Copy out each line containing "Kulübü" from the entries below.

DATASET RECORDS section start

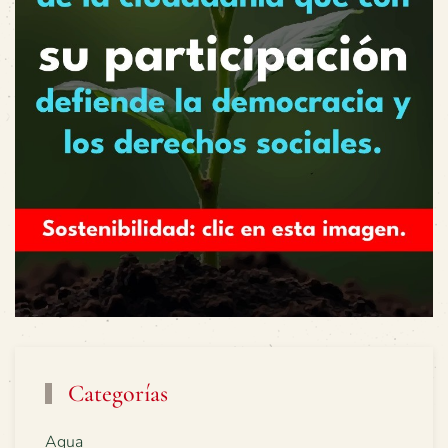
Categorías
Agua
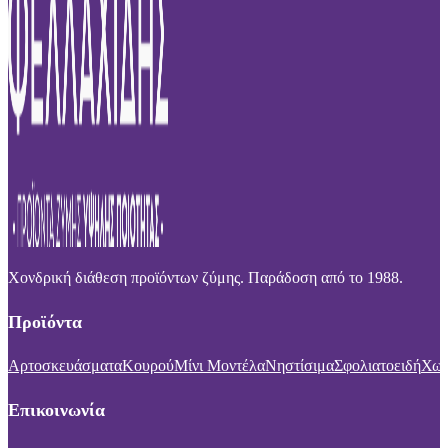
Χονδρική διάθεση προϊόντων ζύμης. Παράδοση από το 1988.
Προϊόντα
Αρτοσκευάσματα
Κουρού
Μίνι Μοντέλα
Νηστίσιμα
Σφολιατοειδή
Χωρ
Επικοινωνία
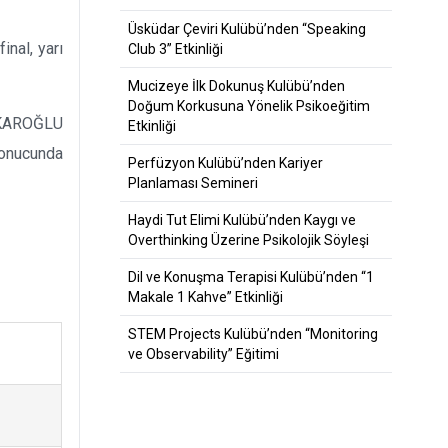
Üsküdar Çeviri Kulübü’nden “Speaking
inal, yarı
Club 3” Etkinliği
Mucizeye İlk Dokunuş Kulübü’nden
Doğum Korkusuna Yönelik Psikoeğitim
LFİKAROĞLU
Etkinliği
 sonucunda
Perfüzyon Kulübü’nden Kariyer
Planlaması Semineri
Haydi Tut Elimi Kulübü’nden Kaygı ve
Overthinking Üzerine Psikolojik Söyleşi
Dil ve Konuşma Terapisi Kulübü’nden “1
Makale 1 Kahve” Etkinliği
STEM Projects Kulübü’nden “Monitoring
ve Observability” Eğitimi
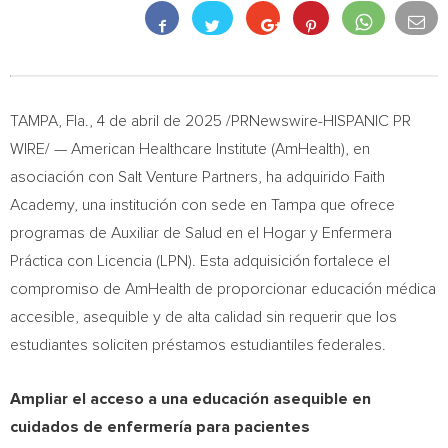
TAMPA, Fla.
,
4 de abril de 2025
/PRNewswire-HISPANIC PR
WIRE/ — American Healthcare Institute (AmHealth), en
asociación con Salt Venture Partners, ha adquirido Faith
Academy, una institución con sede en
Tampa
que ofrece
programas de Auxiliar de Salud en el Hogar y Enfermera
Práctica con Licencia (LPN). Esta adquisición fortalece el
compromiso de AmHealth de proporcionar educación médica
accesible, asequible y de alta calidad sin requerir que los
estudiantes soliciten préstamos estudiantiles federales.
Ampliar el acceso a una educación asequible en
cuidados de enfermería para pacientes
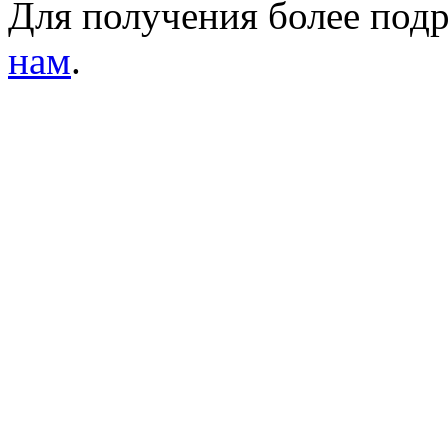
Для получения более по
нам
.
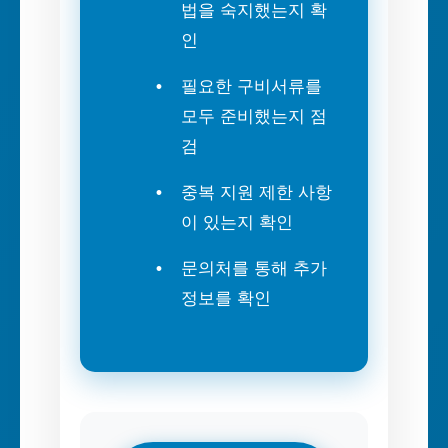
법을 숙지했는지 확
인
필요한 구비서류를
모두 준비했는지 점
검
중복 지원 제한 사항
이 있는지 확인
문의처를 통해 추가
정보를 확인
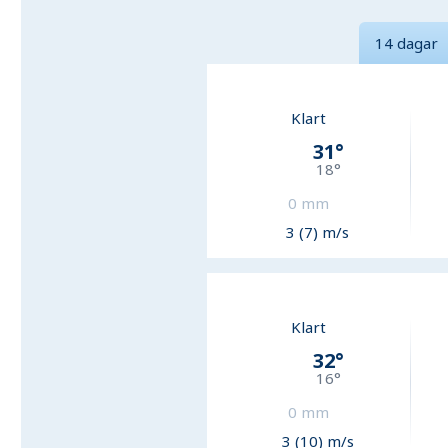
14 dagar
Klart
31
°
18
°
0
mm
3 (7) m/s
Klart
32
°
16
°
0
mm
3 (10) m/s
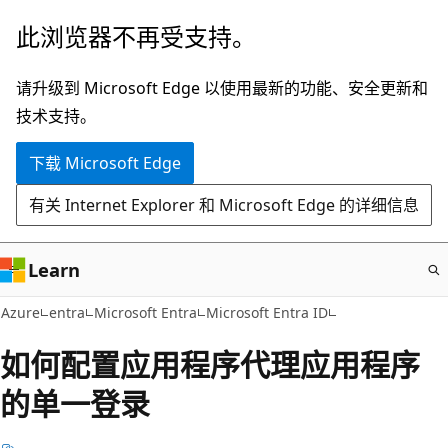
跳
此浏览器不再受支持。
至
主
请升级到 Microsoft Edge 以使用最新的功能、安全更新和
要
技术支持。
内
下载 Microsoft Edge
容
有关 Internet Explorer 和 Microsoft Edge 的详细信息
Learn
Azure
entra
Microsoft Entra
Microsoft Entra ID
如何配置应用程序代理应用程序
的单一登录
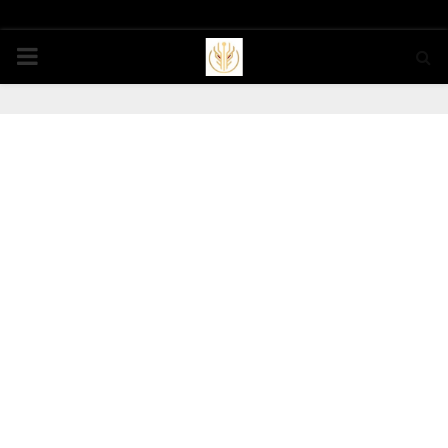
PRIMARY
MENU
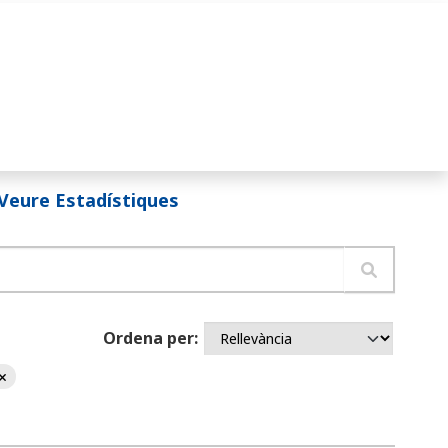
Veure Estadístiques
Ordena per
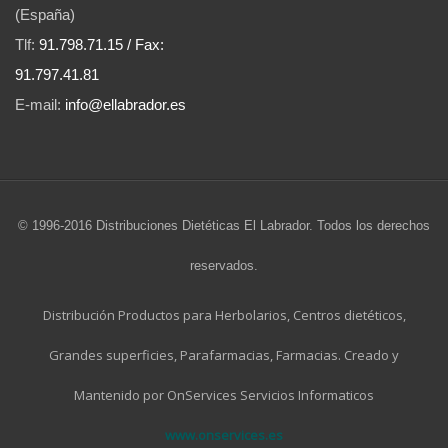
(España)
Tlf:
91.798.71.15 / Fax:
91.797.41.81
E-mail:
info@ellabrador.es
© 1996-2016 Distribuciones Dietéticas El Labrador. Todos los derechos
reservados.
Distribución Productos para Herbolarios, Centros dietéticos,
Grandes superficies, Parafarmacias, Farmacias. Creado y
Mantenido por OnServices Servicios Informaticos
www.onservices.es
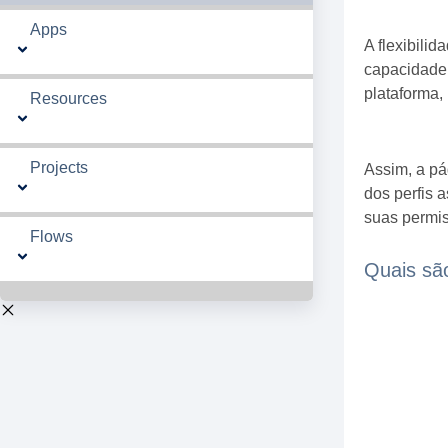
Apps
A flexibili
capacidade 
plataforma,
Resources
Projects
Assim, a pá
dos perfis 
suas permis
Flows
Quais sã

DATASET RECORDS section end

* _TASK RESPONSE_
Üsküdar Çeviri Kulübü’nden “Speaking
Mucizeye İlk Dokunuş Kulübü’nden
Perfüzyon Kulübü’nden Kariyer
Haydi Tut Elimi Kulübü’nden Kaygı ve
Dil ve Konuşma Terapisi Kulübü’nden “1
STEM Projects Kulübü’nden “Monitoring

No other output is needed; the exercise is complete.